First time I do a MCTS during a contest (it always seemed a bit suicidal using Java).
I did a “DUCT” :

  • I have one layer for each player : first layer 4 nodes for each of my moves, then the first opponent (16 nodes) then the second (64 nodes). It seemed easier that way even if it adds 4 + 16 nodes.
  • So when I select the most promising node I look through the next 3 layers.
  • Then to avoid that the opponents choose their moves knowing mine, when I rollback the teams scores, I update all the nodes with the chosen moves (so I update 1 node for me, 4 nodes for opponent 1 and 16 for opponent 2).
  • I only simulate 4 random moves, then attribute medals based on the teams positions (with some “light” heuristics).
  • For each team the wininng score is : sum of the delta medals scores of the team divided by the total for all teams.
  • I don’t start again the mini games. For skating I choose random risks. My game state is a byte array, without the scores. I used a cache with 400000 nodes.

But I only have a few thousands iterations each round. If the contest had lasted longer, I would have tried to translate my code in C++.
That was a really fun contest. Really nice idea. Thanks Codingame.

13 Likes

Thanks to the organizers for the contest. I made rank 8. It has been my best contest rank on CG in a long time as i’ve mostly been focused on optimization contests on other platforms and boardgame arenas on CG. I’m quite happy with the results and hope to join again next time.

Here’s my post mortem

It’s a bit short, but if I need to explain more, just ask me a question. I’ll answer and change the post mortem also.

18 Likes

Thx to CG for keep doing a good work setting up a regular bot challenges. I reached bottom legend with a lucky push.

I realy liked the very idea of this game when one action controls 4 different games. I originally thought I wont have time for this, but the concept of this game was so facinating I had to participate. Although the game was frustrating in many aspects on high level, I really enjoyed the first week of the challenge and community discussions with all the familiar faces like in old times.

Strategy-wise I tried very similar ideas with mentioned by other players, trying to make SmitsiMax work, although I had less luck in the chosen direcions. Also I think I made way more hyper parameters then it was needed and couldnt resist tweeking them, which was absolutely pointless considering the randomness of submits.

Few things that actually worked:

  • Different exploration for me and opponents. This helped the search to stabilize.
  • Punishing for total score of all players.
  • Fixing bugs and reading referee code.
8 Likes

26th overall

A result I’m very proud of ! The contest was fun.
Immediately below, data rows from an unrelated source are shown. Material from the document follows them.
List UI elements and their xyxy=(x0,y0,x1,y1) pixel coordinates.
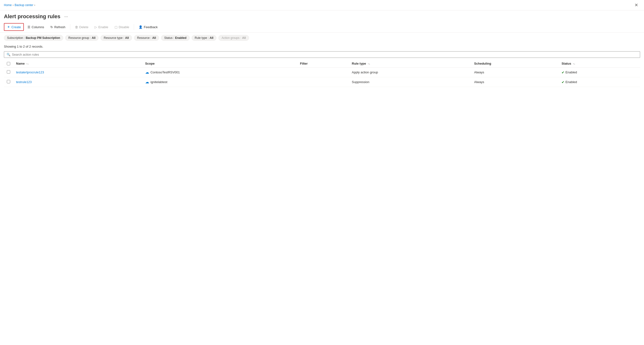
refresh-button[interactable]: ↻ Refresh xyxy=(48,24,68,30)
filter-resource-type[interactable]: Resource type : All xyxy=(100,35,132,41)
filter-resource-type-label: Resource type : xyxy=(104,36,124,40)
filter-resource-label: Resource : xyxy=(137,36,151,40)
breadcrumb-backup-center[interactable]: Backup center xyxy=(14,3,33,7)
refresh-label: Refresh xyxy=(54,25,66,29)
enable-button[interactable]: ▷ Enable xyxy=(92,24,111,30)
breadcrumb: Home › Backup center › xyxy=(4,3,35,7)
toolbar-divider-1 xyxy=(70,24,70,30)
header-scheduling-label: Scheduling xyxy=(474,62,491,65)
search-input[interactable] xyxy=(12,53,638,56)
delete-button[interactable]: 🗑 Delete xyxy=(72,24,91,30)
plus-icon: ＋ xyxy=(7,25,10,29)
row-checkbox-1[interactable] xyxy=(7,80,10,83)
scope-value-0: ContosoTestRSV001 xyxy=(150,70,180,74)
filter-rule-type[interactable]: Rule type : All xyxy=(192,35,217,41)
scheduling-value-1: Always xyxy=(471,77,559,87)
filter-value-0 xyxy=(297,67,349,77)
header-name-label: Name xyxy=(16,62,24,65)
scope-value-1: ignitelabtest xyxy=(150,80,167,84)
status-text-1: Enabled xyxy=(566,80,577,84)
table-row: testalertprocrule123☁ContosoTestRSV001Ap… xyxy=(4,67,640,77)
header-scope: Scope xyxy=(142,60,297,67)
delete-icon: 🗑 xyxy=(75,25,78,29)
columns-label: Columns xyxy=(32,25,44,29)
enable-icon: ▷ xyxy=(94,25,97,29)
header-scheduling: Scheduling xyxy=(471,60,559,67)
rule-name-link-0[interactable]: testalertprocrule123 xyxy=(16,70,44,74)
top-bar: Home › Backup center › ✕ xyxy=(0,0,644,10)
filter-subscription-label: Subscription : xyxy=(7,36,25,40)
records-count: Showing 1 to 2 of 2 records. xyxy=(4,45,43,48)
close-button[interactable]: ✕ xyxy=(632,1,640,9)
toolbar: ＋ Create ☰ Columns ↻ Refresh 🗑 Delete ▷ … xyxy=(0,22,644,32)
filter-resource[interactable]: Resource : All xyxy=(134,35,159,41)
filter-resource-group-label: Resource group : xyxy=(68,36,91,40)
breadcrumb-home[interactable]: Home xyxy=(4,3,12,7)
status-dot-0: ✔ xyxy=(562,70,564,74)
header-checkbox-cell xyxy=(4,60,13,67)
more-options-button[interactable]: ··· xyxy=(63,13,69,20)
filter-rule-type-label: Rule type : xyxy=(195,36,209,40)
table-header-row: Name ↑↓ Scope Filter Rule type ↑↓ Schedu… xyxy=(4,60,640,67)
scheduling-value-0: Always xyxy=(471,67,559,77)
filter-resource-group-value: All xyxy=(92,36,95,40)
filters-bar: Subscription : Backup PM Subscription Re… xyxy=(0,32,644,43)
filter-resource-group[interactable]: Resource group : All xyxy=(65,35,98,41)
feedback-label: Feedback xyxy=(144,25,158,29)
select-all-checkbox[interactable] xyxy=(7,62,10,65)
header-rule-type[interactable]: Rule type ↑↓ xyxy=(349,60,471,67)
filter-action-groups-label: Action groups : xyxy=(222,36,241,40)
header-status-label: Status xyxy=(562,62,571,65)
breadcrumb-sep-2: › xyxy=(34,3,35,7)
row-checkbox-0[interactable] xyxy=(7,70,10,74)
filter-rule-type-value: All xyxy=(210,36,213,40)
search-icon: 🔍 xyxy=(6,53,10,56)
filter-resource-type-value: All xyxy=(125,36,129,40)
filter-status[interactable]: Status : Enabled xyxy=(161,35,190,41)
rule-type-value-0: Apply action group xyxy=(349,67,471,77)
filter-subscription[interactable]: Subscription : Backup PM Subscription xyxy=(4,35,63,41)
status-dot-1: ✔ xyxy=(562,80,564,84)
feedback-button[interactable]: 👤 Feedback xyxy=(136,24,160,30)
disable-label: Disable xyxy=(119,25,129,29)
name-sort-icon: ↑↓ xyxy=(26,62,29,65)
header-filter: Filter xyxy=(297,60,349,67)
feedback-icon: 👤 xyxy=(139,25,142,29)
columns-icon: ☰ xyxy=(28,25,30,29)
create-label: Create xyxy=(12,25,21,29)
status-sort-icon: ↑↓ xyxy=(573,62,575,65)
delete-label: Delete xyxy=(79,25,88,29)
refresh-icon: ↻ xyxy=(50,25,53,29)
filter-subscription-value: Backup PM Subscription xyxy=(26,36,60,40)
cloud-icon-0: ☁ xyxy=(145,70,149,75)
search-bar: 🔍 xyxy=(4,51,640,58)
page-title: Alert processing rules xyxy=(4,13,60,20)
disable-icon: ▢ xyxy=(114,25,118,29)
table-container: Name ↑↓ Scope Filter Rule type ↑↓ Schedu… xyxy=(0,60,644,87)
table-row: testrule123☁ignitelabtestSuppressionAlwa… xyxy=(4,77,640,87)
header-scope-label: Scope xyxy=(145,62,155,65)
header-filter-label: Filter xyxy=(300,62,308,65)
header-rule-type-label: Rule type xyxy=(352,62,366,65)
rule-type-value-1: Suppression xyxy=(349,77,471,87)
alert-rules-table: Name ↑↓ Scope Filter Rule type ↑↓ Schedu… xyxy=(4,60,640,87)
header-name[interactable]: Name ↑↓ xyxy=(13,60,142,67)
rule-type-sort-icon: ↑↓ xyxy=(368,62,370,65)
create-button[interactable]: ＋ Create xyxy=(4,23,24,31)
filter-value-1 xyxy=(297,77,349,87)
filter-action-groups[interactable]: Action groups : All xyxy=(218,35,249,41)
filter-status-value: Enabled xyxy=(175,36,186,40)
cloud-icon-1: ☁ xyxy=(145,80,149,84)
columns-button[interactable]: ☰ Columns xyxy=(25,24,47,30)
status-text-0: Enabled xyxy=(566,70,577,74)
disable-button[interactable]: ▢ Disable xyxy=(112,24,132,30)
records-info: Showing 1 to 2 of 2 records. xyxy=(0,43,644,50)
breadcrumb-sep-1: › xyxy=(13,3,14,7)
filter-action-groups-value: All xyxy=(242,36,246,40)
filter-resource-value: All xyxy=(152,36,156,40)
page-header: Alert processing rules ··· xyxy=(0,10,644,22)
filter-status-label: Status : xyxy=(164,36,174,40)
enable-label: Enable xyxy=(98,25,108,29)
header-status[interactable]: Status ↑↓ xyxy=(559,60,640,67)
rule-name-link-1[interactable]: testrule123 xyxy=(16,80,32,84)
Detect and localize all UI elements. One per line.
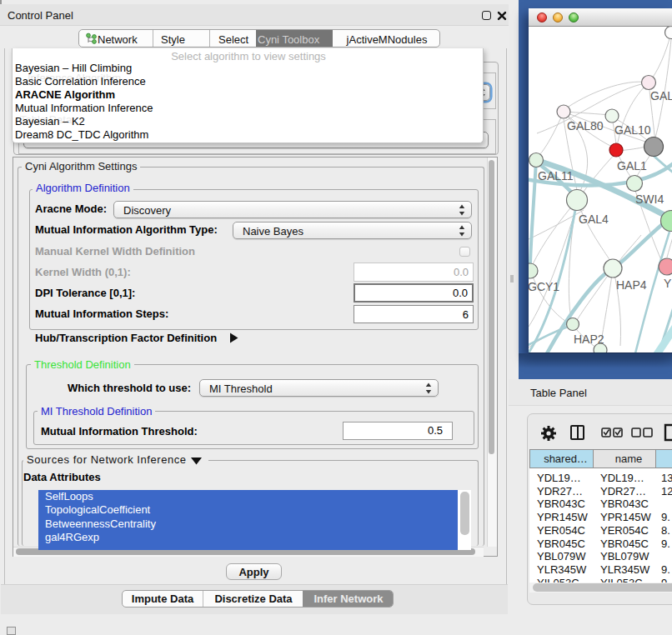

I’ve written a pretty standard DUCT algorithm, nothing too fancy, based on the MCTS algorithm :

  • In every node of the tree, each player chooses one of the 4 possible moves thanks to the UCB formula. I stop expanding the tree when all 4 games are over. In reality, Rollers is only played at the root node, because otherwise its future states are not known.

  • The score I back-propagate from the leaves to the top is a weighted difference of the total scores (real or expected) after the 4 games are finished, the weights being the same in all the tree.

    For instance, if A is currently winning, he wants to widen his score with the second player, say B. So the moves A chose are rewarded with the score : SCORE[A] - SCORE[B]. If A is actually right between B and C, I reward his moves with the score : SCORE[A] - 0,5 * SCORE[B] - 0,5 * SCORE[C]. And so forth. Locally, on my computer, I found that this difference of score gives much better results than the raw score.

    In the UCB formula I divide the sum of the rewards by a “normal” score, e.g. an average of the expected scores. It should give numbers between [-1; 1]. It does not matter if it’s not.

  • It makes around 40k iterations per turn, and at the end of the search, the move I choose is the most visited one.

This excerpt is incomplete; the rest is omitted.